Dal prossimo anno dalle sue collezioni saranno bandite le pellicce di veri animali. Marco Bizzarri, oggi a Londra ospite al Kering Talk 2017 presso il London College of Fashion, in un'intervista con la fondatrice e direttrice creativa di Eco-Age, Livia Firth, ha annunciato la decisione presa dalla maison fiorentina, di diventare socio fondatore del progetto Girls' Empowerement Initiative, progetto promosso dall'Unicef, finanziandolo con 1 milione di Euro. La prima sfilata 'no fur' sarà quella della primavera-estate 2018. Bizzarri ha dichiarato: "Credete che usare le pellicce ancora sia moderno?" Probabilmente anche altre case di moda seguiranno l'esempio del brand italiano. I ricavati provenienti dai prodotti già realizzati andranno a due associazioni che difendono i diritti degli animali: si tratta, in particolare, dell'Humane Society International (Hsi) e della succitata Lega antivivisezione (Lav). "Il rispetto degli animali è sempre più radicato nei valori delle persone e i grandi nomi della moda stanno gradualmente attuando politiche di responsabilità sociale in questa direzione", ha dichiarato Simone Pavesi, responsabile del settore "moda animal free". Il ceo ha definito la pelliccia un capo "fuori moda" e ha ribadito "l'impegno di Gucci a fare dello sviluppo sostenibile un elemento cruciale della sua attività".

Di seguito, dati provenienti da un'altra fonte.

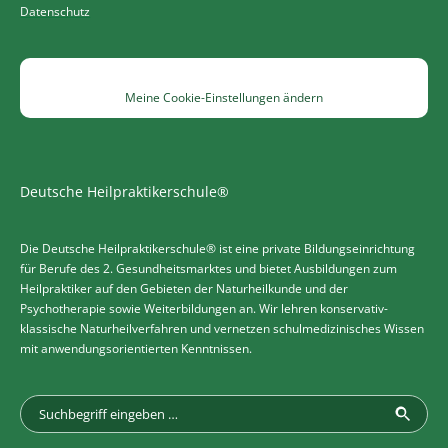
Datenschutz
Meine Cookie-Einstellungen ändern
Deutsche Heilpraktikerschule®
Die Deutsche Heilpraktikerschule® ist eine private Bildungseinrichtung
für Berufe des 2. Gesundheitsmarktes und bietet Ausbildungen zum
Heilpraktiker auf den Gebieten der Naturheilkunde und der
Psychotherapie sowie Weiterbildungen an. Wir lehren konservativ-
klassische Naturheilverfahren und vernetzen schulmedizinisches Wissen
mit anwendungsorientierten Kenntnissen.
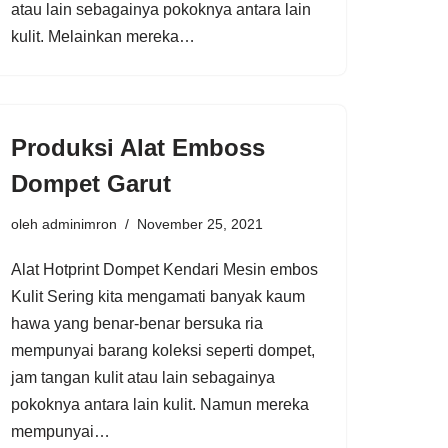
atau lain sebagainya pokoknya antara lain
kulit. Melainkan mereka…
Produksi Alat Emboss
Dompet Garut
oleh
adminimron
November 25, 2021
Alat Hotprint Dompet Kendari Mesin embos
Kulit Sering kita mengamati banyak kaum
hawa yang benar-benar bersuka ria
mempunyai barang koleksi seperti dompet,
jam tangan kulit atau lain sebagainya
pokoknya antara lain kulit. Namun mereka
mempunyai…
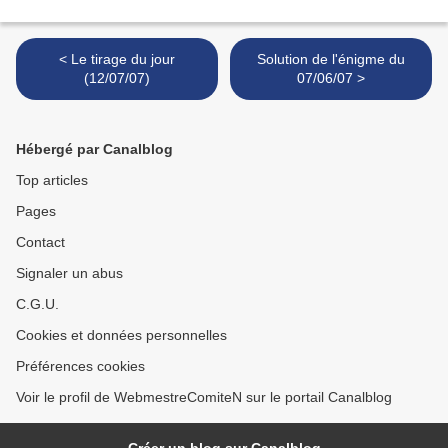
< Le tirage du jour
Solution de l'énigme du
(12/07/07)
07/06/07 >
Hébergé par Canalblog
Top articles
Pages
Contact
Signaler un abus
C.G.U.
Cookies et données personnelles
Préférences cookies
Voir le profil de WebmestreComiteN sur le portail Canalblog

Essere socialmente responsabili è uno dei valori fondamentali di Gucci e continueremo a cercare di fare di più per l'ambiente e gli animali. "Con l'aiuto di HSUS e LAV, Gucci è entusiasta di compiere questo ulteriore passo e spera che possa contribuire a ispirare l'innovazione e diffondere consapevolezza, cambiando l'industria della moda del lusso in meglio".